→ **WORK TASK**: Please print the entries below exactly, from the line with "Y 2: Se encuentra vendido" through the line with "BRINDA UNA NAVIDAD", including both of those lines and leaving out all others.

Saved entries
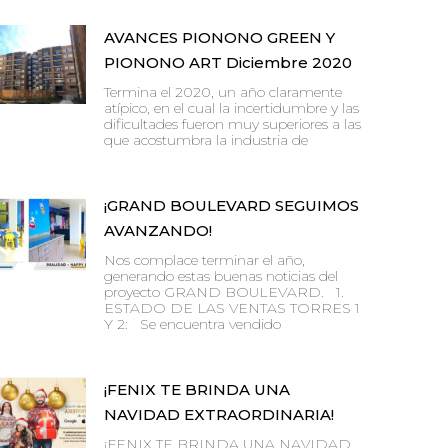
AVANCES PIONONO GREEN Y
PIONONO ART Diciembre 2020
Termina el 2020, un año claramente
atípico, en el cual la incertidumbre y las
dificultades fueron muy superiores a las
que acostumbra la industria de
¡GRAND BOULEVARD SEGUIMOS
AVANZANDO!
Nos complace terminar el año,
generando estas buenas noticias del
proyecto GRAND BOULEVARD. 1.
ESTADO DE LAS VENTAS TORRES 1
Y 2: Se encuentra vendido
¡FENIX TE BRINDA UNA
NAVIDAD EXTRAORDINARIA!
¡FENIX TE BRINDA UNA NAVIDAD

--

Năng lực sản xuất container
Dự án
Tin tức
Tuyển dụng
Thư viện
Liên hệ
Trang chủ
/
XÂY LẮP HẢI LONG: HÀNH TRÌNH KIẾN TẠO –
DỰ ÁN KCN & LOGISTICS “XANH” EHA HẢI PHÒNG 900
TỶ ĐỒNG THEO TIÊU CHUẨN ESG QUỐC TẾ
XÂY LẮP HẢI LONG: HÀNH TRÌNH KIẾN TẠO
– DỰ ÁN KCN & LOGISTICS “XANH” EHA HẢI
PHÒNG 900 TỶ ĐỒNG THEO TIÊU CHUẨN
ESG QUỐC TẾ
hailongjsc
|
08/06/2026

→ **REPLY TO THE EXERCISE**:
Y 2: Se encuentra vendido
¡FENIX TE BRINDA UNA
NAVIDAD EXTRAORDINARIA!
¡FENIX TE BRINDA UNA NAVIDAD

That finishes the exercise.